According to AccuWeather.com meteorologist Kristina Pydynowski, conditions will improve for rescue efforts throughout the week. Stray showers may pass through the area Tuesday evening, with greater shower chances later in the day on Wednesday. These passing showers or thunderstorms should not be persistent or heavy, however. Skies will remain partly sunny but will clear up significantly after Thursday morning. It should stay clear and dry through to most of Sunday.
"This is another call to prepare for disaster," Fortmuller said. "I've heard it over and over again, people who say 'I never thought it would happen to us.' I heard it in Moore, I heard it in Boston, I heard it following Sandy. Nobody expects to need the Red Cross to come to their community."
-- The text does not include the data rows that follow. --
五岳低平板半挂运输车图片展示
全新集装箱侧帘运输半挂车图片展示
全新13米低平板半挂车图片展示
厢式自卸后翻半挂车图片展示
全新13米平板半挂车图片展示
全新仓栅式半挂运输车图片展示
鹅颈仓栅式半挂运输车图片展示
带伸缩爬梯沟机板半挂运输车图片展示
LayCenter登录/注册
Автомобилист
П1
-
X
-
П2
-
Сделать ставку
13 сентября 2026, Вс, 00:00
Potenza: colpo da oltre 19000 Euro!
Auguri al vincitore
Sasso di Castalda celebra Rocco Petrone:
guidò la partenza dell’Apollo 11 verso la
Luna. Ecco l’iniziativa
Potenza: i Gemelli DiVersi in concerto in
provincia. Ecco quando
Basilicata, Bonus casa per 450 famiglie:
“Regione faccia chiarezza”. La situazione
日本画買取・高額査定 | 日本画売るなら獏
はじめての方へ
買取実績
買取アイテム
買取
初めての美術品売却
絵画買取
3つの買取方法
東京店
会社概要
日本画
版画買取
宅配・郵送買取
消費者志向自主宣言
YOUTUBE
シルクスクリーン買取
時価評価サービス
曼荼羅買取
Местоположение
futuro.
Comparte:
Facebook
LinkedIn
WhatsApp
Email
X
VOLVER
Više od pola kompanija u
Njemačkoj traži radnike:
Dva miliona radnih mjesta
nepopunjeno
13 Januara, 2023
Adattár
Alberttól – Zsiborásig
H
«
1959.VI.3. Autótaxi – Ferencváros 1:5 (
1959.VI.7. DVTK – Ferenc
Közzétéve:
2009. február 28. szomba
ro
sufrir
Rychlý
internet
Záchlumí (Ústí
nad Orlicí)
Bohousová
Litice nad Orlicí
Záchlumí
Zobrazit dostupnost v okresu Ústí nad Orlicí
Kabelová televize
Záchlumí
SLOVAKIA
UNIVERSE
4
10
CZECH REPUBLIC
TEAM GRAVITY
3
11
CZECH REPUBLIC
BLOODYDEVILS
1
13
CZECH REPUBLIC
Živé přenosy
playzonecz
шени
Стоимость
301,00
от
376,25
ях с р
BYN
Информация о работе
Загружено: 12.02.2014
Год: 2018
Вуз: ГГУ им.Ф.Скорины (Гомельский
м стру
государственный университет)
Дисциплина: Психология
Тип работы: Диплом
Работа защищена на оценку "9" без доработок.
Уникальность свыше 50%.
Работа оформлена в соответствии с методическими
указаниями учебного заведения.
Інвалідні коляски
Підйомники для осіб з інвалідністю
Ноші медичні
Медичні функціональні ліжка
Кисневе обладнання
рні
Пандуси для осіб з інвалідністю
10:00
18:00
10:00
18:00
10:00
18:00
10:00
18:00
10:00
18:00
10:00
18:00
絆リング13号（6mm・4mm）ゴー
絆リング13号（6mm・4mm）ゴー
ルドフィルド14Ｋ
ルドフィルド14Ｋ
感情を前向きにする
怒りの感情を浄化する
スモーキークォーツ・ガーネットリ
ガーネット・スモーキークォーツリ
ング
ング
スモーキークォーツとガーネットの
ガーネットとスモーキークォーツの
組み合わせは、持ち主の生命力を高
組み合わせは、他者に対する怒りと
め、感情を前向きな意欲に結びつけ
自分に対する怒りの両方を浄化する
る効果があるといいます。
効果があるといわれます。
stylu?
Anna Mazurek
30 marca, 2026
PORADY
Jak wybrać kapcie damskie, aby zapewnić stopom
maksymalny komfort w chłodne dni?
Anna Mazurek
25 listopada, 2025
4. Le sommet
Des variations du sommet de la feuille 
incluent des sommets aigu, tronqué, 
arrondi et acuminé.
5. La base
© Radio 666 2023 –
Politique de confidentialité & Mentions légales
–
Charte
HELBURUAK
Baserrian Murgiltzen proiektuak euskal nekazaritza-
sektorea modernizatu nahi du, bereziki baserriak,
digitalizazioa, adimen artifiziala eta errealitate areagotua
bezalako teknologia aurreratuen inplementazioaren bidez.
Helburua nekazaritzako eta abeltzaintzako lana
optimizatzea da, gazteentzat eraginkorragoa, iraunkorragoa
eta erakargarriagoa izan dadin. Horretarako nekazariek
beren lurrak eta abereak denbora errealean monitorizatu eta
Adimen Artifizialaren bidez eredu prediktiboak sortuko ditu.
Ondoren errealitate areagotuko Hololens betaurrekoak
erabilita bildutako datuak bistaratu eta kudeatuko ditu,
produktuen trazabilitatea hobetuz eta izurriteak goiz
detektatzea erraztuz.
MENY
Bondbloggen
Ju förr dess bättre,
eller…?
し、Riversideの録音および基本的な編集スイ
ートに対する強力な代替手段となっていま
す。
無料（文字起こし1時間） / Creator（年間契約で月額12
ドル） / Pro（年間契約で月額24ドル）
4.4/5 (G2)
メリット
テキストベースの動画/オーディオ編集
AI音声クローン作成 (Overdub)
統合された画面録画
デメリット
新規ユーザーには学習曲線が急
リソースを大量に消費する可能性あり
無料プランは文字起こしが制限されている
Because of the breadth of the affected area in Colorado the Red Cross is requiring supplies "by the truckload."
"It's only a 10-minute helicopter ride to the emergency shelters, but when you have no food, no water, no electricity ... it's tough," Fortmuller said of those still stranded in the disaster area. He said many people are unable to use their cell phones and are "really isolated" as they wait for rescue.